Gericht: Kein Zyto-Rabatt beim Kammerbeitrag Alexander Müller, 23.09.2016 14:13 Uhr

Berlin - Ein Kammerbeitrag von mehr als 70.000 Euro für eine Apotheke ist aus Sicht des Verwaltungsgerichts Göttingen nicht unverhältnismäßig. Laut Urteil haben Zyto-Apotheker keinen Anspruch auf Sonderbehandlung ihrer Spezialumsätze. Hermann Rohlfs, Inhaber der Privilegierten Rats-Apotheke in Uslar, hat ohne Erfolg gegen den Bescheid der Apothekerkammer Niedersachsen geklagt.

In Niedersachsen ist der Umsatz der Apotheke ausschlaggebend für den Kammerbeitrag: Die Kammer verlangt 0,115 Prozent vom Nettoumsatz.
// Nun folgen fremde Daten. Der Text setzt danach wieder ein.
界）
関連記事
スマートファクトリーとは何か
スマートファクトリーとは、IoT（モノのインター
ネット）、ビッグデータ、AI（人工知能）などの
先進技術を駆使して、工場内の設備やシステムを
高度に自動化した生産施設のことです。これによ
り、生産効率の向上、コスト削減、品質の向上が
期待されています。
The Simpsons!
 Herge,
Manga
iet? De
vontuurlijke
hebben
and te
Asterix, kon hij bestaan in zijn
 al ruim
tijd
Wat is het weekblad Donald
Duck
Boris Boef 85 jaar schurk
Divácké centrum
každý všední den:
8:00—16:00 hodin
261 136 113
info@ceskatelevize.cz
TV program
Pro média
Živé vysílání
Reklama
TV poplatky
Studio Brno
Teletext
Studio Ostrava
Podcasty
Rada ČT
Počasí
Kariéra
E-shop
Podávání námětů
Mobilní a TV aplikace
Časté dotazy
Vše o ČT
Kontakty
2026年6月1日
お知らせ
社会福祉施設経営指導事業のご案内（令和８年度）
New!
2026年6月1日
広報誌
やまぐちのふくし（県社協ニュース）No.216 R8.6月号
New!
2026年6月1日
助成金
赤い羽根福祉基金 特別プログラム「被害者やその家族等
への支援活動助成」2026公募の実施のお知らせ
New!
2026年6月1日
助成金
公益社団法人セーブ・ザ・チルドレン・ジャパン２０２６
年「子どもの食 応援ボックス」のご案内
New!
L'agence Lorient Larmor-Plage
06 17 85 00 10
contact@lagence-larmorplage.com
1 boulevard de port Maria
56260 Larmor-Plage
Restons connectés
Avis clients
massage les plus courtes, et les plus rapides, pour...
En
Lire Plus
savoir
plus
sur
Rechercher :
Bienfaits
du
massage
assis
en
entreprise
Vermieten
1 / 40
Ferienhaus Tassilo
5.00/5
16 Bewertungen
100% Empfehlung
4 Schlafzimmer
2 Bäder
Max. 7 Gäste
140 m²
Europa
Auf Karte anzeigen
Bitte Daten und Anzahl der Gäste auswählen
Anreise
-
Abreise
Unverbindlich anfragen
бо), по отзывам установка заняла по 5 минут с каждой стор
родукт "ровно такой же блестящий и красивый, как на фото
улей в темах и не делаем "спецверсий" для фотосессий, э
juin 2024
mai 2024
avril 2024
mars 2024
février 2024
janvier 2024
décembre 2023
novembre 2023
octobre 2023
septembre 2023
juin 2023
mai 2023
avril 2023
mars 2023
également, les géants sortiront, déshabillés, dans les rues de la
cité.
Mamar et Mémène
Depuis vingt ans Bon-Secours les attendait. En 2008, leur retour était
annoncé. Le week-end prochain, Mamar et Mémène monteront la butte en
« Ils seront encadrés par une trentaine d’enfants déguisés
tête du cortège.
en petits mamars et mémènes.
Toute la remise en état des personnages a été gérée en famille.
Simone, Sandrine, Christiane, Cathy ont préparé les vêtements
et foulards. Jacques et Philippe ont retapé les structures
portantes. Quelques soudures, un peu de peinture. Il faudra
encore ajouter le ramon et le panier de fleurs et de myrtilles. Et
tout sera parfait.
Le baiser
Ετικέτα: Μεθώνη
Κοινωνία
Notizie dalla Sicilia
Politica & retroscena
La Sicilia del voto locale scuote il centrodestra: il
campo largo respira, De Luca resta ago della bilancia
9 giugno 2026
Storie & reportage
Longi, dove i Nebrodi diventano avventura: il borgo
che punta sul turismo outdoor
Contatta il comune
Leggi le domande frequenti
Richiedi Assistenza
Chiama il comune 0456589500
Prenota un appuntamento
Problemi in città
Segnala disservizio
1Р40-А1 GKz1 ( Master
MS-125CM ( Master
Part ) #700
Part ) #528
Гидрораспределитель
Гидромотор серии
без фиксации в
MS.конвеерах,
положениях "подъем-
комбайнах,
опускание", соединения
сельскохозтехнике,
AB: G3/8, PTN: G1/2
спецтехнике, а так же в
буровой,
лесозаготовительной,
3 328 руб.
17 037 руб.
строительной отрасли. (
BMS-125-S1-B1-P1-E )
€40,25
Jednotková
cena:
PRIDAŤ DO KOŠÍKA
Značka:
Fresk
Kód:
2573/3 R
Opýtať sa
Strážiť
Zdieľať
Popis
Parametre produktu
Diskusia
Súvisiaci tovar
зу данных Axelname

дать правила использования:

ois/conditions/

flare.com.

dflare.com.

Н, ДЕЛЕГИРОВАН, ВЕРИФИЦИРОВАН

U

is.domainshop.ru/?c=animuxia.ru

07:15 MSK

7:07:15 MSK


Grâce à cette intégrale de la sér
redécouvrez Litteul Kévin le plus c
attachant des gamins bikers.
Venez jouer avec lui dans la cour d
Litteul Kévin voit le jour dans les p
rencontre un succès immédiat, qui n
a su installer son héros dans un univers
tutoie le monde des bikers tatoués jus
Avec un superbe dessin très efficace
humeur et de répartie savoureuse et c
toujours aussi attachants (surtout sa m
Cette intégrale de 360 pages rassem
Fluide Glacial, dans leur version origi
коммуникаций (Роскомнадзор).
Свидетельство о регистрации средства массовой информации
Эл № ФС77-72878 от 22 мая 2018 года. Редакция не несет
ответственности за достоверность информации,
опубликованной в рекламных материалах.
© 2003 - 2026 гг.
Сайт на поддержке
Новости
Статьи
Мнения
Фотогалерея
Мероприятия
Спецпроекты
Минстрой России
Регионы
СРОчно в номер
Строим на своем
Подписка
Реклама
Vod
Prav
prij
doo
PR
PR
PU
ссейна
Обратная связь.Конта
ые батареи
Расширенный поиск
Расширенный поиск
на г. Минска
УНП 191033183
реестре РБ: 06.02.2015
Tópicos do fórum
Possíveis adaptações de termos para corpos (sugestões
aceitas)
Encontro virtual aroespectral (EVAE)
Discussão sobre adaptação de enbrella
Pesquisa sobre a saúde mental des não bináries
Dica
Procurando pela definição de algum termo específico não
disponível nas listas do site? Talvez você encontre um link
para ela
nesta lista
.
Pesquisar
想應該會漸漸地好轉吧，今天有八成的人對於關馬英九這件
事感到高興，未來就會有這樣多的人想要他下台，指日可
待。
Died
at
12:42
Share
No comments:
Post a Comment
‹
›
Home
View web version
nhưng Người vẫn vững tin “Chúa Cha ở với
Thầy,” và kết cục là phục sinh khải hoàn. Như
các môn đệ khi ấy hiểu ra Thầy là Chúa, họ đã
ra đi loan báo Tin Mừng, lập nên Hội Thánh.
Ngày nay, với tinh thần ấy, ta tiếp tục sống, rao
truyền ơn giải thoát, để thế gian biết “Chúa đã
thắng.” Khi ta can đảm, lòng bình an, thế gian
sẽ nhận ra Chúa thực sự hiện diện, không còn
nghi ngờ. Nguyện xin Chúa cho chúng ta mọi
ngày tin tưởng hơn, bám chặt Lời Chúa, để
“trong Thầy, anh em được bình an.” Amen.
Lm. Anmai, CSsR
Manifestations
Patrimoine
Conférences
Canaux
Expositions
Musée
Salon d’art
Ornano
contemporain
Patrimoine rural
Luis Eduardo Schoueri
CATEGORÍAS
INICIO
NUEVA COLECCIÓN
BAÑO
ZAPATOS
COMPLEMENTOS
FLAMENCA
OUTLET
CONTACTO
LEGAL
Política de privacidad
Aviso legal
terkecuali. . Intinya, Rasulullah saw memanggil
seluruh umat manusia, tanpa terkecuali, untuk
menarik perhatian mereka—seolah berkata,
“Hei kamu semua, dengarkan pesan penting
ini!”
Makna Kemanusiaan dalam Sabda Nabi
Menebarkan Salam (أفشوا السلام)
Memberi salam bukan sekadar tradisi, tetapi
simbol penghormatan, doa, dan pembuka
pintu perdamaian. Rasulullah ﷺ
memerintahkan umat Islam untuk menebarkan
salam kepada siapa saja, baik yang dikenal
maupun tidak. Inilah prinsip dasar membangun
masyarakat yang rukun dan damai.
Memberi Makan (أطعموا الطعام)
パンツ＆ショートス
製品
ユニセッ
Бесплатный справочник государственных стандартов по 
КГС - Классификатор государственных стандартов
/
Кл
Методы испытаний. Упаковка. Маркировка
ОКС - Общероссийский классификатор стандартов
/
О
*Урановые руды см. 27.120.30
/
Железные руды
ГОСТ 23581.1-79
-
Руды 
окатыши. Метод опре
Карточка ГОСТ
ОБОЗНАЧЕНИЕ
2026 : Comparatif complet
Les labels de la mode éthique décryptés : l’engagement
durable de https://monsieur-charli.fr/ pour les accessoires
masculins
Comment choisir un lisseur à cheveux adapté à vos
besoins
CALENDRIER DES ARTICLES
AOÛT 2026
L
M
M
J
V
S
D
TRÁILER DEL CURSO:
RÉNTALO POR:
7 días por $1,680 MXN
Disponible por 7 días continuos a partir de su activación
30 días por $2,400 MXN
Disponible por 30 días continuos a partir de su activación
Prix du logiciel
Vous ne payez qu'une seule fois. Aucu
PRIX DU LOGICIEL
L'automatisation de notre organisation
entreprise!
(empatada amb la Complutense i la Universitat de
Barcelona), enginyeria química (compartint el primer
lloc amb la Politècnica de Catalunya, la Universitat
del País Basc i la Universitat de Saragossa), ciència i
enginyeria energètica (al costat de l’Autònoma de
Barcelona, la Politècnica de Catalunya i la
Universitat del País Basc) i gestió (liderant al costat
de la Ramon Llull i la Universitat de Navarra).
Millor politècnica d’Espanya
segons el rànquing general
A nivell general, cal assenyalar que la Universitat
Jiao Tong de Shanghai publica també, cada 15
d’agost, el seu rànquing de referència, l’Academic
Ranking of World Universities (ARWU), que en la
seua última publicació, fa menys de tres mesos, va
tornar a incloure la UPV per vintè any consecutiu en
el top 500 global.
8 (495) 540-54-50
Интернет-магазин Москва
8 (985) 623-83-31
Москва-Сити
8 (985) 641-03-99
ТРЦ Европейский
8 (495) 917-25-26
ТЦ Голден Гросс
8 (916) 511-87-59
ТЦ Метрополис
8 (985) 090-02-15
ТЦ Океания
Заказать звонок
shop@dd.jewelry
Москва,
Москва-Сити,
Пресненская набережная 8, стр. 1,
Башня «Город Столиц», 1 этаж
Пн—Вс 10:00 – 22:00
Als Rohlfs trotz Nachfrage keine Zahlen lieferte, wurde er geschätzt. Da er schon für 2013 einen Umsatz von knapp 60 Millionen Euro angegeben hatte, veranschlagte die Kammer für das Folgejahr 63 Millionen Euro und verlangte 72.450 Euro Kammerbeitrag. Dagegen klagte der Apotheker.

Aus seiner Sicht verstößt die Kopplung der Beitragshöhe an den Nettoumsatz gegen das Äquivalenzprinzip und den Gleichheitsumsatz. Der Gewinn steige nämlich nicht linear zum Umsatz. Schon beim normalen Rx-Geschäft stünden Apotheken mit vielen günstigeren Arzneimitteln aufgrund der Kombination aus Fixum und 3-Prozent-Marge viel besser dar.

Bei der Herstellung von Zytostatika müsse der Apotheker einen noch größeren Teil seines Gewinns abgeben. Rohlfs legte im Verfahren offen, dass er 2014 mit der Herstellung von 13.315 Zubereitungen einen Umsatz von rund 31 Millionen Euro erzielt habe, bei einem Rohgewinn von 3,2 Millionen Euro. Die besondere Situation der Zyto-Apotheker müsse berücksichtigt werden. Er verwies im Verfahren auf jene Apotheker, die ihre Sterilrezepturen von Herstellbetrieben liefern lassen – und auf ihre minimale Marge schnell bis zu 10 Prozent Kammerbeitrag zahlen müssten.